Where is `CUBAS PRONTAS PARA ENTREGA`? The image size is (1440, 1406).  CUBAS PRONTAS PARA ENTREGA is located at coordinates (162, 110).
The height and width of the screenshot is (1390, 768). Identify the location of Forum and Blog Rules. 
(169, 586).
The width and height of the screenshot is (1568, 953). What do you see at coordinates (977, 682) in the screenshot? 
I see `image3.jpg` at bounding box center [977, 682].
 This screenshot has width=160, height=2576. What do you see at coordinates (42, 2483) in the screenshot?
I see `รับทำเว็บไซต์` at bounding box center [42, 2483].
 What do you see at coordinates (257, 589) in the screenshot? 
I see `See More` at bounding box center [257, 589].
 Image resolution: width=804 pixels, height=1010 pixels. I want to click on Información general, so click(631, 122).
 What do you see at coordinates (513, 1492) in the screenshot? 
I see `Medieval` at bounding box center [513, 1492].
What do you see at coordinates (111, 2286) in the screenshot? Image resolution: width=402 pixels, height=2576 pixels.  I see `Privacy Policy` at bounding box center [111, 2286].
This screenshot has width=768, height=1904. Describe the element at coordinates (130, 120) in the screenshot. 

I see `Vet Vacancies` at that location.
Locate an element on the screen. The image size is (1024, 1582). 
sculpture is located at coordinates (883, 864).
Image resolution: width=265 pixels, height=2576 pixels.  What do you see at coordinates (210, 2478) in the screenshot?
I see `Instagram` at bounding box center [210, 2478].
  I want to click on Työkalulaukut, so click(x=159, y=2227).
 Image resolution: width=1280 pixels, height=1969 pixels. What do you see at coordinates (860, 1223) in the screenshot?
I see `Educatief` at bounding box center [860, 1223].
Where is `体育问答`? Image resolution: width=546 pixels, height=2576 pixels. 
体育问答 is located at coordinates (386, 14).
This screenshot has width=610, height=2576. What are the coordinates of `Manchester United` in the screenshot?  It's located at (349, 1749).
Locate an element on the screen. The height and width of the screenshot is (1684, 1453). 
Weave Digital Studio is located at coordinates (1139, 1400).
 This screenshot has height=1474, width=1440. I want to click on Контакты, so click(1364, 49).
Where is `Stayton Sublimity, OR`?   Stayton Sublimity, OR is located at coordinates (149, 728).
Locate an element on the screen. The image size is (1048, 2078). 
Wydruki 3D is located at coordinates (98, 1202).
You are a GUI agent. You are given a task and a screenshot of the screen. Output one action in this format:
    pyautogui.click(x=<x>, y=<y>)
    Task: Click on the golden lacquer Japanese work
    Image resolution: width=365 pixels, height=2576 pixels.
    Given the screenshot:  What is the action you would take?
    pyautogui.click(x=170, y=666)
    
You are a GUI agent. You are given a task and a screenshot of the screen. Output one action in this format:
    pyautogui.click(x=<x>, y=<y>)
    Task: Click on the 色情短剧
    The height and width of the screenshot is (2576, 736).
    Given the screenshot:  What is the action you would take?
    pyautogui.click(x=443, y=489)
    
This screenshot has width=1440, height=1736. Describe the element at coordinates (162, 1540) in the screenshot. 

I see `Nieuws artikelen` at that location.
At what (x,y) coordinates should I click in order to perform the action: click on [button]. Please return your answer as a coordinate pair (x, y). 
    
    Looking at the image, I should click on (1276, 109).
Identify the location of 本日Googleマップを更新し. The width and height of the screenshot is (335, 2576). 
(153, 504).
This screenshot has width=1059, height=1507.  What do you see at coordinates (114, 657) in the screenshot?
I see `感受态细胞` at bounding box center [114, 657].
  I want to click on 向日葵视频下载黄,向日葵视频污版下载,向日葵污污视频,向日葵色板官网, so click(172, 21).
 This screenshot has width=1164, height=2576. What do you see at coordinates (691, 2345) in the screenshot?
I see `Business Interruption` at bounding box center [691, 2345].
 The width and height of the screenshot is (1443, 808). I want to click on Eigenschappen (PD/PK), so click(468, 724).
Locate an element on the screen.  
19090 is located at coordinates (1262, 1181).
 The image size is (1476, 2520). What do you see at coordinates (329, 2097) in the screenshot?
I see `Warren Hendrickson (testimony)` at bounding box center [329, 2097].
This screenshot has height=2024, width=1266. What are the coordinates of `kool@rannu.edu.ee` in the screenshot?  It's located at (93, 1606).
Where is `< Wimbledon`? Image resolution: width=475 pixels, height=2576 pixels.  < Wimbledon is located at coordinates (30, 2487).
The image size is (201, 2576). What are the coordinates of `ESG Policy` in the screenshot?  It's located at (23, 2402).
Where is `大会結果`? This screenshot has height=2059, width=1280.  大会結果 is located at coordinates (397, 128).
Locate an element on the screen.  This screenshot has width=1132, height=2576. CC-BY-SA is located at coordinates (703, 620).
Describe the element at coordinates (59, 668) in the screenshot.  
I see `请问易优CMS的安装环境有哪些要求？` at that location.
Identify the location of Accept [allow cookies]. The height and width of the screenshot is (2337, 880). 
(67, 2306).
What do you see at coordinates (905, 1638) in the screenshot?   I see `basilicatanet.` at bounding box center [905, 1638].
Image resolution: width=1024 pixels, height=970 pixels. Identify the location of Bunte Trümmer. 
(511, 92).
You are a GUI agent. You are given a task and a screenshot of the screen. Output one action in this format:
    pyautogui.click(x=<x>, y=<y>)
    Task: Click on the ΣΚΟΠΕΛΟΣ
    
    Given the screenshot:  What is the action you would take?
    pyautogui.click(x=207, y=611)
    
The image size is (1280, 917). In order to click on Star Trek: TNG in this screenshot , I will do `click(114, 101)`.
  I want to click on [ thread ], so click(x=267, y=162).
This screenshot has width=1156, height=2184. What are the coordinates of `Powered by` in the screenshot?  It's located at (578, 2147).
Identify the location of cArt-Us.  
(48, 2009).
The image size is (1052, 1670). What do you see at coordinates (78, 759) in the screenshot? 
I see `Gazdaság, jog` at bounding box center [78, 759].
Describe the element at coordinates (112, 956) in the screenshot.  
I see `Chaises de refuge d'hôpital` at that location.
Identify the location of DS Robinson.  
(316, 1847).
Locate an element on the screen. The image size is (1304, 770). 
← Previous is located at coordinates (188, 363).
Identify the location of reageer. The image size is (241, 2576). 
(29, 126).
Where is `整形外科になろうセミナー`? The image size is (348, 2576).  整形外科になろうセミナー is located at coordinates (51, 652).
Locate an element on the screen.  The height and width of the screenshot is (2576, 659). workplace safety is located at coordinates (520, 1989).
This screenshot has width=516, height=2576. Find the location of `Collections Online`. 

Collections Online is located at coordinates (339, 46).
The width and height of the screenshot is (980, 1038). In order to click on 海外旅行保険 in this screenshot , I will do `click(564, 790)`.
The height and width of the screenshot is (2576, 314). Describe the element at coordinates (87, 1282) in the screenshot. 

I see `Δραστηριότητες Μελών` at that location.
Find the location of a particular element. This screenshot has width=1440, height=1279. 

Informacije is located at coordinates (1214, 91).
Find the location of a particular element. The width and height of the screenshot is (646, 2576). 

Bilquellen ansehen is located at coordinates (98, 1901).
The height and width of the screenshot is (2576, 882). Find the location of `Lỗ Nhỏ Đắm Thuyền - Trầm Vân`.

····················

**About this task:**
Please count how many lines of the records include "Policy", giving the number and nothing else.

**Reply to the exercise:**
2